[STORED DATA Boundary: Start]

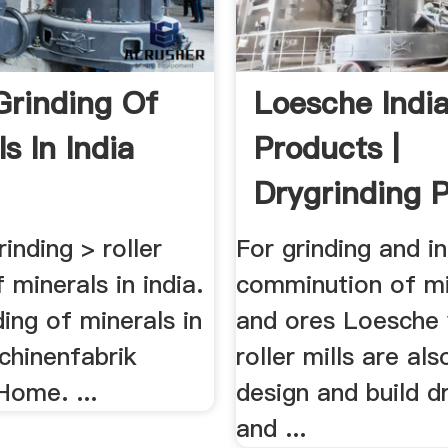
 Grinding Of
Loesche India
s In India
Products |
Drygrinding P
nding > roller
For grinding and in
f minerals in india.
comminution of mi
ding of minerals in
and ores Loesche 
chinenfabrik
roller mills are also
Home. ...
design and build d
and ...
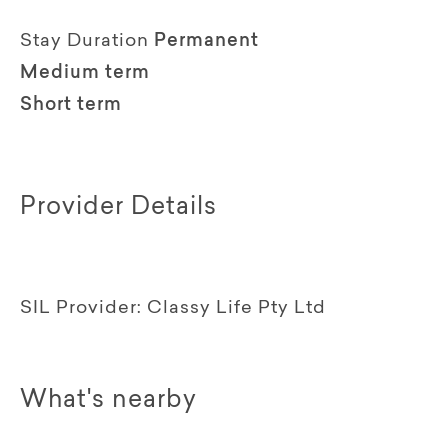
Stay Duration
Permanent
Medium term
Short term
Provider Details
SIL Provider:
Classy Life Pty Ltd
What's nearby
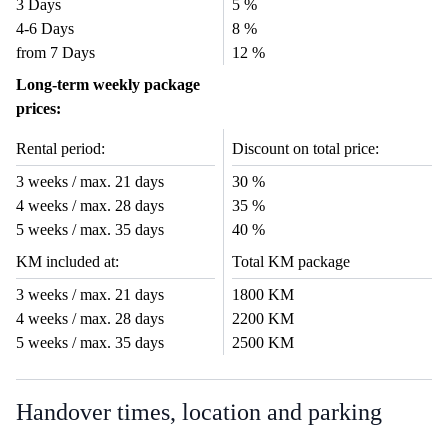
3 Days
5 %
4-6 Days
8 %
from 7 Days
12 %
Long-term weekly package
prices:
Rental period:
Discount on total price:
3 weeks / max. 21 days
30 %
4 weeks / max. 28 days
35 %
5 weeks / max. 35 days
40 %
KM included at:
Total KM package
3 weeks / max. 21 days
1800 KM
4 weeks / max. 28 days
2200 KM
5 weeks / max. 35 days
2500 KM
Handover times, location and parking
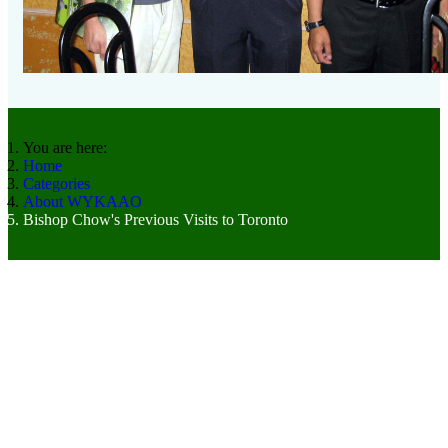
You are here:
Home
Categories
About WYKAAO
Bishop Chow's Previous Visits to Toronto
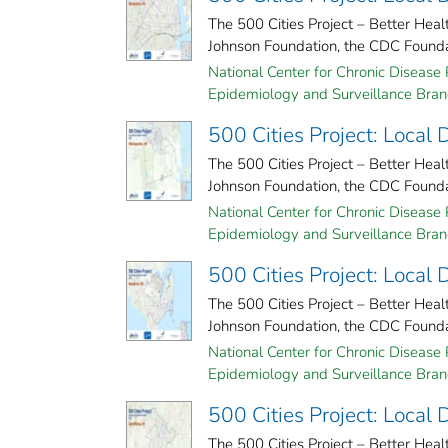
The 500 Cities Project – Better Hea
Johnson Foundation, the CDC Foundati
National Center for Chronic Disease 
Epidemiology and Surveillance Branc
500 Cities Project: Local
The 500 Cities Project – Better Hea
Johnson Foundation, the CDC Foundati
National Center for Chronic Disease 
Epidemiology and Surveillance Branc
500 Cities Project: Local
The 500 Cities Project – Better Hea
Johnson Foundation, the CDC Foundati
National Center for Chronic Disease 
Epidemiology and Surveillance Branc
500 Cities Project: Local
The 500 Cities Project – Better Hea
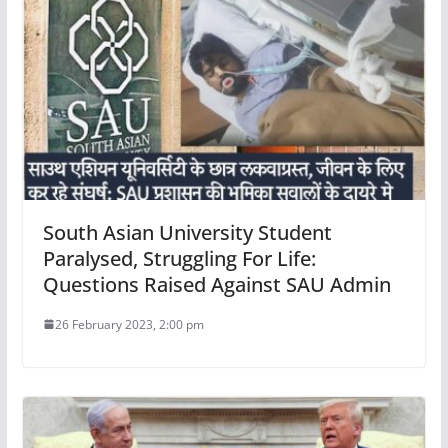
South Asian University Student
Paralysed, Struggling For Life:
Questions Raised Against SAU Admin
26 February 2023, 2:00 pm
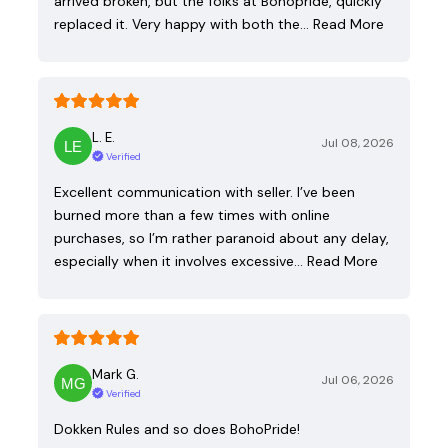
arrived broken, but the folks at Bohopride, quickly
replaced it. Very happy with both the…
Read More
L. E.
Jul 08, 2026
Verified
Excellent communication with seller. I’ve been
burned more than a few times with online
purchases, so I’m rather paranoid about any delay,
especially when it involves excessive…
Read More
Mark G.
Jul 06, 2026
Verified
Dokken Rules and so does BohoPride!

[STORED DATA Boundary: End]

• [WHAT IS NEEDED] Within the data, how many lines hold "minerals"? Respond with only the number.

• [RESPONSE BOX] 2